== PROBLEM DETAILS ==
Return the records below from the line containing "faço saber a" onward, exactly, through and including the last line.

== MATERIAL FOR THE TASK ==
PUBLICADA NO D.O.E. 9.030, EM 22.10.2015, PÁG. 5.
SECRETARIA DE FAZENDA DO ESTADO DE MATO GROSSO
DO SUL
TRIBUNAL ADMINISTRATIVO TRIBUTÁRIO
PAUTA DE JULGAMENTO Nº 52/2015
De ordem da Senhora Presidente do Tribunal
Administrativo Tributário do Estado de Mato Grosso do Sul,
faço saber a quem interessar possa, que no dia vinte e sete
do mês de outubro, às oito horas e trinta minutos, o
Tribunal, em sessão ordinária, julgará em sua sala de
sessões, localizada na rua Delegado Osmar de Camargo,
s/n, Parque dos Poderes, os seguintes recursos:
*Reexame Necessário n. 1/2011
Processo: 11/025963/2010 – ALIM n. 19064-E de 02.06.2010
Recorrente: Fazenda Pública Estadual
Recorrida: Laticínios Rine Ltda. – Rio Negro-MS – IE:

== COMPLETED TASK ==
faço saber a quem interessar possa, que no dia vinte e sete
do mês de outubro, às oito horas e trinta minutos, o
Tribunal, em sessão ordinária, julgará em sua sala de
sessões, localizada na rua Delegado Osmar de Camargo,
s/n, Parque dos Poderes, os seguintes recursos:
*Reexame Necessário n. 1/2011
Processo: 11/025963/2010 – ALIM n. 19064-E de 02.06.2010
Recorrente: Fazenda Pública Estadual
Recorrida: Laticínios Rine Ltda. – Rio Negro-MS – IE:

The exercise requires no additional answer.